Claus von Bülow Theatre
As an erstwhile Broadway producer, who is now a threadbare theatre critic, I am insanely jealous of David Pugh. His show Art has run for years and his new production of Gerald Sibleyras’s Heroes is likely to do the same. With such successes a producer should be able to back some better and more venturesome plays with his profits. The economic formula is simple: find a foreign author, get our great Tom Stoppard to translate the script, with a maximum of three parts by celebrated and much-loved actors, add a dog (even if it is only made of stone) and have a storyline that will make even potato television addicts feel that having paid a lot for a theatre seat is tantamount to getting an Oxbridge double first.

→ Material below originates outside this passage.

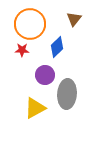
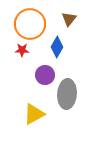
brown triangle: moved 5 px left
blue diamond: rotated 15 degrees counterclockwise
yellow triangle: moved 1 px left, 6 px down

Having got that off my chest, I admit that I had a very pleasant and enjoyable time at Heroes. Who wouldn’t? Richard Griffith
plays at being fat, John Hurt plays at being thin, and Ken Stott is agreeably barmy. I am a paid-up subscriber to the Daily Telegraph, largely because of its obituaries of war heroes and that is what we find on the Wyndham stage in an idyllic garden of a retirement home for French veterans from World War I.
Our three old damaged men talk of the nuns who watch over them and a little more evocatively about the local schoolgirls they would like to watch. The excellent directing by Thea Sharrock, the perfect timing and acting by these descendants of Dumas’s musketeers and Stoppard’s fine ear make more of this material than there really is. Ninety pleasant minutes, waiting, not for Godot, but for thunderous West End public applause.
The Albery Theatre’s location is of course back-to-back with the Wyndhan and its new show, Ducktastic is as amiably entertaining as Heroes. The public’s applause at both theatres is at the same decibel level. Similar formula really. Instead of three truly famous actors you get two equally celebrated comedians, Hamish McColl and Sean Foley
(who were last seen when impersonating Morecambe and Wise in The Play What I Wrote). Instead of invisible nuns and schoolgirls you get a very agreeably visible usherette (Alex Kelly). Instead of a trio of war heroes you get a duo of a Las Vegas conjurer and his mad assistant and in the major name-dropping league, instead of Tom Stoppard as translator you get Kenneth Branagh as director.
And, most importantly, instead of the stone canine at the Wyndham there is a real live white duck. This splendid ornithological specimen featured prominently in the newspapers before the opening. Apparently Daphne, the famous thespian duck who was billed to appear, was kidnapped. Maybe by an avian flu inspector or a talented press agent (un canard pressé). Anyway, this was the chance for the stand-in, named Sabre, who quacked like a swan.
Georg Büchner has been called the father of modern theatre and it is not difficult to recognise his offspring, both legitimate and imitatively bastard. His very youthful work inspired Alban Berg’s powerful opera and has seen several imaginative recent produc
tions: Sarah Kane’s in 1997, and the great Bob Wilson’s, with music by Tom Waits, in 2002. It is now part of the Young Genius series at the Barbican, performed by the Icelandic Vesturport Theatre, directed by Gisli Orn Gardarson. Büchner’s setting in militaristic 19th century Prussia has been successfully changed into our own corporate world with the brutal Drum Major as the Chief Executive. The music is by Nick Cave and Warren Ellis, and, in the words of their fans: “It’s one good trip.”
Immigration continues to preoccupy the media. As a Dane I am gratified to see so many talents from the Viking North visiting London this year. Hans Christian Andersen’s bicentenary exhibition at the British Museum, Edvard Munch at the Royal Academy, a terrific production of Strindberg’s Creditors, and now Gardarson’s interpretation of Büchner. As a gesture of cultural reciprocity the Swedish Academy promptly gave the Nobel Prize to Harold Pinter, which is almost as good as reserving the empty plinth for his statue in Trafalgar Square, one of the great writer’s favourite venues.